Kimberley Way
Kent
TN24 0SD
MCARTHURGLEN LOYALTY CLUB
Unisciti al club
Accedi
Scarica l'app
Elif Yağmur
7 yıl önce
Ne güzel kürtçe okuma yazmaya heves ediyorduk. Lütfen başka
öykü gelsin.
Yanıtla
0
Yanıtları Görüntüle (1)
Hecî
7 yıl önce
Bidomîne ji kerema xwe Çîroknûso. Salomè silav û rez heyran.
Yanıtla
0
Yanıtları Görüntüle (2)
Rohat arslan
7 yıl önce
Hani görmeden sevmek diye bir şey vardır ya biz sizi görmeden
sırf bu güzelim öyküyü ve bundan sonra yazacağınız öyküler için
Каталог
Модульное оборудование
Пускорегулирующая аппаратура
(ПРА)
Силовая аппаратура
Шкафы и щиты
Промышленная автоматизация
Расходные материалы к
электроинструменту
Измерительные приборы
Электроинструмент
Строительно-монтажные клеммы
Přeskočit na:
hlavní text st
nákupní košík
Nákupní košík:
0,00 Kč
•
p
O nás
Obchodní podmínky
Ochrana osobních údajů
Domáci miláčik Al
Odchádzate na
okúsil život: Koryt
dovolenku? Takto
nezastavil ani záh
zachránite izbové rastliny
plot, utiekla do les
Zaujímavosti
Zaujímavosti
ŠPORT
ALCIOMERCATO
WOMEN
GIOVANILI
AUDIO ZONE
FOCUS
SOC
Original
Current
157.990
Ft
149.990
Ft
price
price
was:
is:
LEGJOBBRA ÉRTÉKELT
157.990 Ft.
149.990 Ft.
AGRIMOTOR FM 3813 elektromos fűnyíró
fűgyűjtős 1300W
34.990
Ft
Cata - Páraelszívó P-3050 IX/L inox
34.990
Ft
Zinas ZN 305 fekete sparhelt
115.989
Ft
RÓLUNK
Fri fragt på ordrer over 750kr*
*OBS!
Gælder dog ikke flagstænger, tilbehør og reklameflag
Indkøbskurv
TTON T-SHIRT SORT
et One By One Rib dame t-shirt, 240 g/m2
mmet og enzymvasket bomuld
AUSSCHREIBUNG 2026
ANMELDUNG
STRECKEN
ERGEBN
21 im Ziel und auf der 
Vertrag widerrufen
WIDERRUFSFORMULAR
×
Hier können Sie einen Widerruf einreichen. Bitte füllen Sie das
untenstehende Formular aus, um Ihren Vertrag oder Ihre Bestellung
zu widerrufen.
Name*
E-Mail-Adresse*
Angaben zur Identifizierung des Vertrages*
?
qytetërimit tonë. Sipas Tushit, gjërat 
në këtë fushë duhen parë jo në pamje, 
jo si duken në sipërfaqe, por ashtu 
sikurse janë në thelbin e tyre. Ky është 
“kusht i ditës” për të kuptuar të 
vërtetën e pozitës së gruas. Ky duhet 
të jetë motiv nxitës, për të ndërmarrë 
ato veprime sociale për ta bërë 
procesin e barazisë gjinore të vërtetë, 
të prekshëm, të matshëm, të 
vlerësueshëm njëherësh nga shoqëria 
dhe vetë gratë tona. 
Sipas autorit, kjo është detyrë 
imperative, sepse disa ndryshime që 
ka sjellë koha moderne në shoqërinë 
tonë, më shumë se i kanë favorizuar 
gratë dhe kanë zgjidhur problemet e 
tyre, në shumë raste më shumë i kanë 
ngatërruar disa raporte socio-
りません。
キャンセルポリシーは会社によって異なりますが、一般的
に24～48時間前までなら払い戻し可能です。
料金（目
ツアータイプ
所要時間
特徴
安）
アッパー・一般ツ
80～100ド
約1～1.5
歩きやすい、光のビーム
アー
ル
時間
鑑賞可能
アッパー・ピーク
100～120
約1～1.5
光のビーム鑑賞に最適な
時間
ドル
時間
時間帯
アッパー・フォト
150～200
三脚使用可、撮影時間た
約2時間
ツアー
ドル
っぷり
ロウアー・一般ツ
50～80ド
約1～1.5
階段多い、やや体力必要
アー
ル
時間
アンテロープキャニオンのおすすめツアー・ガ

+++

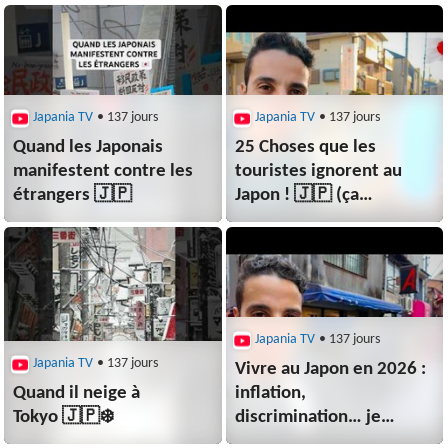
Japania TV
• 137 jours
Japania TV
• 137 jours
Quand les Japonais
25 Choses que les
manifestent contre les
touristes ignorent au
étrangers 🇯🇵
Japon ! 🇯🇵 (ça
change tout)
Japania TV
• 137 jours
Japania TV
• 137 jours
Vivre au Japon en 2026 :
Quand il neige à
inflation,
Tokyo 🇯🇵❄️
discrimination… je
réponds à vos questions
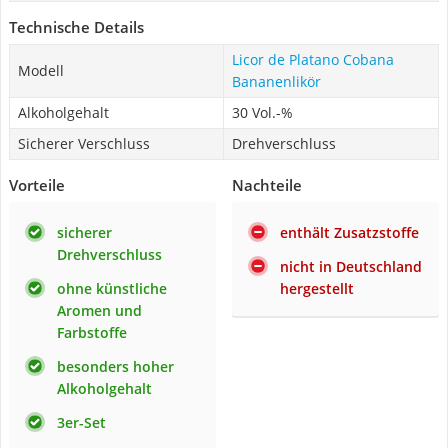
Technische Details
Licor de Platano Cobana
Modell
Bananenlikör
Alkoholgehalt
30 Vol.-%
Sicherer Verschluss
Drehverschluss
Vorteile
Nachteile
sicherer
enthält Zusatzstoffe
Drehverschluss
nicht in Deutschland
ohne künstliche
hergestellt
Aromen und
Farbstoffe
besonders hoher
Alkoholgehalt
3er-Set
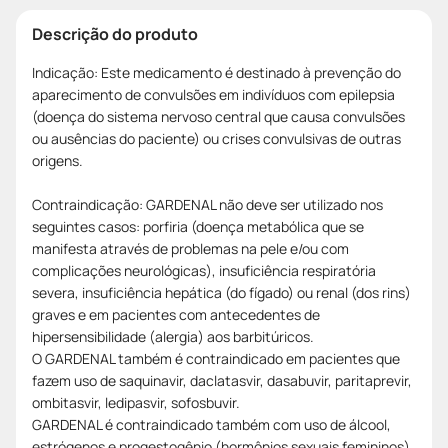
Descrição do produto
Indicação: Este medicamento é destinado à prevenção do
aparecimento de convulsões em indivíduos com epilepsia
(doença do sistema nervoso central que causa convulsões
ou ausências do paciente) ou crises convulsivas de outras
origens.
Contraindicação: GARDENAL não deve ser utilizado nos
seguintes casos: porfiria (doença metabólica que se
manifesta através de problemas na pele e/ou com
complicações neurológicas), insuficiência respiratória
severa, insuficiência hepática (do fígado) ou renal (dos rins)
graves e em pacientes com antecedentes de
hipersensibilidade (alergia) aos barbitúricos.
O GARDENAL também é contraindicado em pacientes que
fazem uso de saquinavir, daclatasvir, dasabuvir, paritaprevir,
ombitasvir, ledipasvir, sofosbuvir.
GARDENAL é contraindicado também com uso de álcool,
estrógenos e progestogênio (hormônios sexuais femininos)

+++

Exercise prompt: Only one part of the material above is to be transcribed, namely the lines starting with the line that has "Kimberley Way" and going on through the line that has "ka sjellë koha moderne në shoqërinë", exactly as they stand.

Written solution:
Kimberley Way
Kent
TN24 0SD
MCARTHURGLEN LOYALTY CLUB
Unisciti al club
Accedi
Scarica l'app
Elif Yağmur
7 yıl önce
Ne güzel kürtçe okuma yazmaya heves ediyorduk. Lütfen başka
öykü gelsin.
Yanıtla
0
Yanıtları Görüntüle (1)
Hecî
7 yıl önce
Bidomîne ji kerema xwe Çîroknûso. Salomè silav û rez heyran.
Yanıtla
0
Yanıtları Görüntüle (2)
Rohat arslan
7 yıl önce
Hani görmeden sevmek diye bir şey vardır ya biz sizi görmeden
sırf bu güzelim öyküyü ve bundan sonra yazacağınız öyküler için
Каталог
Модульное оборудование
Пускорегулирующая аппаратура
(ПРА)
Силовая аппаратура
Шкафы и щиты
Промышленная автоматизация
Расходные материалы к
электроинструменту
Измерительные приборы
Электроинструмент
Строительно-монтажные клеммы
Přeskočit na:
hlavní text st
nákupní košík
Nákupní košík:
0,00 Kč
•
p
O nás
Obchodní podmínky
Ochrana osobních údajů
Domáci miláčik Al
Odchádzate na
okúsil život: Koryt
dovolenku? Takto
nezastavil ani záh
zachránite izbové rastliny
plot, utiekla do les
Zaujímavosti
Zaujímavosti
ŠPORT
ALCIOMERCATO
WOMEN
GIOVANILI
AUDIO ZONE
FOCUS
SOC
Original
Current
157.990
Ft
149.990
Ft
price
price
was:
is:
LEGJOBBRA ÉRTÉKELT
157.990 Ft.
149.990 Ft.
AGRIMOTOR FM 3813 elektromos fűnyíró
fűgyűjtős 1300W
34.990
Ft
Cata - Páraelszívó P-3050 IX/L inox
34.990
Ft
Zinas ZN 305 fekete sparhelt
115.989
Ft
RÓLUNK
Fri fragt på ordrer over 750kr*
*OBS!
Gælder dog ikke flagstænger, tilbehør og reklameflag
Indkøbskurv
TTON T-SHIRT SORT
et One By One Rib dame t-shirt, 240 g/m2
mmet og enzymvasket bomuld
AUSSCHREIBUNG 2026
ANMELDUNG
STRECKEN
ERGEBN
21 im Ziel und auf der 
Vertrag widerrufen
WIDERRUFSFORMULAR
×
Hier können Sie einen Widerruf einreichen. Bitte füllen Sie das
untenstehende Formular aus, um Ihren Vertrag oder Ihre Bestellung
zu widerrufen.
Name*
E-Mail-Adresse*
Angaben zur Identifizierung des Vertrages*
?
qytetërimit tonë. Sipas Tushit, gjërat 
në këtë fushë duhen parë jo në pamje, 
jo si duken në sipërfaqe, por ashtu 
sikurse janë në thelbin e tyre. Ky është 
“kusht i ditës” për të kuptuar të 
vërtetën e pozitës së gruas. Ky duhet 
të jetë motiv nxitës, për të ndërmarrë 
ato veprime sociale për ta bërë 
procesin e barazisë gjinore të vërtetë, 
të prekshëm, të matshëm, të 
vlerësueshëm njëherësh nga shoqëria 
dhe vetë gratë tona. 
Sipas autorit, kjo është detyrë 
imperative, sepse disa ndryshime që 
ka sjellë koha moderne në shoqërinë 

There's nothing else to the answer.